4. Hyper-Threading on with memory binding- In an embodiment, a fourth experiment was conducted, wherein four STREAM benchmark jobs comprising 14 threads each and a number of distinct iterations were pinned to the NEGMA nodes. Jobl and Job 3 were executed on the NEGMA node 0, while the Job2 and Job4 were executed on the NEGMA node 1. The available memory bandwidth on a single NEGMA node (that is, either the NEGMA node 1 or the NEGMA node 0) was shared amongst the threads running on that NEGMA node only. If a job finishes on any single NEGMA node, the available memory bandwidth on the NEGMA node is shared amongst threads still running on that node. . Referring to FIG. 11, a comparison of predicted and experimental job completion in execution may be referred.
[077] In an embodiment, a fifth experiment was conducted, wherein the four STREAM benchmark jobs with a different binding sequence, that is, the Jobl and the Job2 pinned to the NEGMA node 0, and the Job3 and the Job4 pinned to the NEGMA node 1. Referring to FIG. 12, the effect on the completion time of the four STREAM benchmark jobs with the different binding sequence may be observed. Referring to FIGS. 11 and 12 together, it may be noted that the different binding sequence affects the overall completion time, wherein changes resulting from the different binding sequence gets reflected in the predicted job completion time by implanting the proposed methodology. Thus, the proposed methodology facilitates finding an optimum binding of batch jobs and memory.
[078] The technical advantages of the proposed disclosure may now be considered in detail. As discussed above, the proposed disclosure provides for predicting the execution time of the set of multi-threaded and memory bandwidth intensive batch jobs. None of the traditional systems and methods have proposed computation of concurrently running memory bandwidth intensive batch workloads (or batch jobs) based upon the memory bandwidth requirement and the distinct service demand of each of the threads in the set of multi threaded and memory bandwidth intensive batch jobs. Further, the proposed disclosure provides for predicting the execution time of the concurrently running memory bandwidth intensive batch workloads with a high-level of prediction accuracy. Referring to FIGS. 7 through 12, it may be noted that the prediction accuracy of the proposed methodology is similar with logical as well as physical cores.
[079] Still further, the proposed methodology may be implemented and integrated with other existing workflow systems, and may further optimize the other existing workflow systems. Finally, the proposed disclosure may be implemented to test and predict a plurality of optimal job-memory binding techniques, thereby resulting in fastest overall completion time of batch workloads.
[080] In an embodiment, the memory 102 can be configured to store any data that is associated with predicting the execution time of the multi-threaded and memory bandwidth intensive batch jobs in the concurrent batch job environment based upon the simulation of the Central Processing Unit (CPU) and memory contention.

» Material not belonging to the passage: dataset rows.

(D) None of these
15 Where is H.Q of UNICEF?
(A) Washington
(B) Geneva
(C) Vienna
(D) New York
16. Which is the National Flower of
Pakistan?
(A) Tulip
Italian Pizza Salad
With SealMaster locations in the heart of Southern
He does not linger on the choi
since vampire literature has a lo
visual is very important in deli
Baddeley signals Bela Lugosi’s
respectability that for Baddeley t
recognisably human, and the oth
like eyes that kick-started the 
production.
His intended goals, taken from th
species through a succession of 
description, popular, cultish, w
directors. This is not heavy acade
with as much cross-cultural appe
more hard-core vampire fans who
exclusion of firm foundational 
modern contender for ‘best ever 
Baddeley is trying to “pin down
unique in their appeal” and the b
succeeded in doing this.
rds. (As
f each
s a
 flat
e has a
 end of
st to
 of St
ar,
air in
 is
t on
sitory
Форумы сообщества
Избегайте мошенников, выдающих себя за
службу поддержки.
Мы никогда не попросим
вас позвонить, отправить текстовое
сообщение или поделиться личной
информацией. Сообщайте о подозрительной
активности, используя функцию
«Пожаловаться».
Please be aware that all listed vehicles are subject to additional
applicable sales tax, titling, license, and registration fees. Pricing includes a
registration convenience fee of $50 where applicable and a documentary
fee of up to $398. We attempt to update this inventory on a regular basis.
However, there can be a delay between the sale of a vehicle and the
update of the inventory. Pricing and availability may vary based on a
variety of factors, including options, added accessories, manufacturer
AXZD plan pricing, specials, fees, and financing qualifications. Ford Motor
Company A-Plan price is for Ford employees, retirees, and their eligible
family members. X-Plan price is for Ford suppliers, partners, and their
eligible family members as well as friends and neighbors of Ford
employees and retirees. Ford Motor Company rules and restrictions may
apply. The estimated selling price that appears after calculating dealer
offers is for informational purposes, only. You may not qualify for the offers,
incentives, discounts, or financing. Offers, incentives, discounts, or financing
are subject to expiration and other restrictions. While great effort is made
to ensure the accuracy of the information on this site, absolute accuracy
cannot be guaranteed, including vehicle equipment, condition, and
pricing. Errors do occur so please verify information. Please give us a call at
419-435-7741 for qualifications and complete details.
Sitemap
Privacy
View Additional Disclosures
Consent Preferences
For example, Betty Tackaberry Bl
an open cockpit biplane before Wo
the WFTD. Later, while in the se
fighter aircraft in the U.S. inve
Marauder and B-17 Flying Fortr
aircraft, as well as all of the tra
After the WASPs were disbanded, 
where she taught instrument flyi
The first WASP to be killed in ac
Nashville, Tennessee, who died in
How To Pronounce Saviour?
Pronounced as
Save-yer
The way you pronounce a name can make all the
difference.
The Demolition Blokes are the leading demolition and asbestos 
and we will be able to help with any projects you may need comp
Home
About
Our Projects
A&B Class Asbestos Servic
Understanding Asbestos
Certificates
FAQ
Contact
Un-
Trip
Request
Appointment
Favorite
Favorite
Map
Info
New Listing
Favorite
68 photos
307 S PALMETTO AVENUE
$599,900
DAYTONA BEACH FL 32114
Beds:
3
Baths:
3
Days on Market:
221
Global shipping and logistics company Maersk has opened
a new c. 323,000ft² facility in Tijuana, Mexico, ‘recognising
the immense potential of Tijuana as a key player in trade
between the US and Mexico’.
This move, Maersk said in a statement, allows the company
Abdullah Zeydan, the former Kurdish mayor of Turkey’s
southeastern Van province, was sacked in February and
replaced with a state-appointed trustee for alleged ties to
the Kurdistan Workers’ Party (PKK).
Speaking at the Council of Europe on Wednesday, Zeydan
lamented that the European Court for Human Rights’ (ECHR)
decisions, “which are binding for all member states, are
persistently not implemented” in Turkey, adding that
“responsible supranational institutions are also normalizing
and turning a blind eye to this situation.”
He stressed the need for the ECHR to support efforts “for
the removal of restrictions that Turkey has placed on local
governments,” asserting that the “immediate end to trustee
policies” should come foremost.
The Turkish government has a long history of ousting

In an embodiment, the information pertaining to the set of multi-threaded and memory bandwidth intensive batch jobs, the distinct service demand determined, the memory bandwidth requirement identified, the job execution model, simulation of the job execution model, and the execution time of each of the concurrently executing set of multi-threaded and memory bandwidth intensive batch jobs predict etc. and all information pertaining to predicting the execution time of the multi threaded batch jobs predicted is stored in the memory 102. Further, all information (inputs, outputs and so on) pertaining to predicting the execution time of the multi-threaded and memory bandwidth intensive batch jobs in the concurrent batch job environment based upon the simulation of the Central Processing Unit (CPU) and memory contention.
[081] The written description describes the subject matter herein to enable any person skilled in the art to make and use the embodiments. The scope of the subject matter embodiments is defined by the claims and may include other modifications that occur to those skilled in the art. Such other modifications are intended to be within the scope of the claims if they have similar elements that do not differ from the literal language of the claims or if they include equivalent elements with insubstantial differences from the literal language of the claims.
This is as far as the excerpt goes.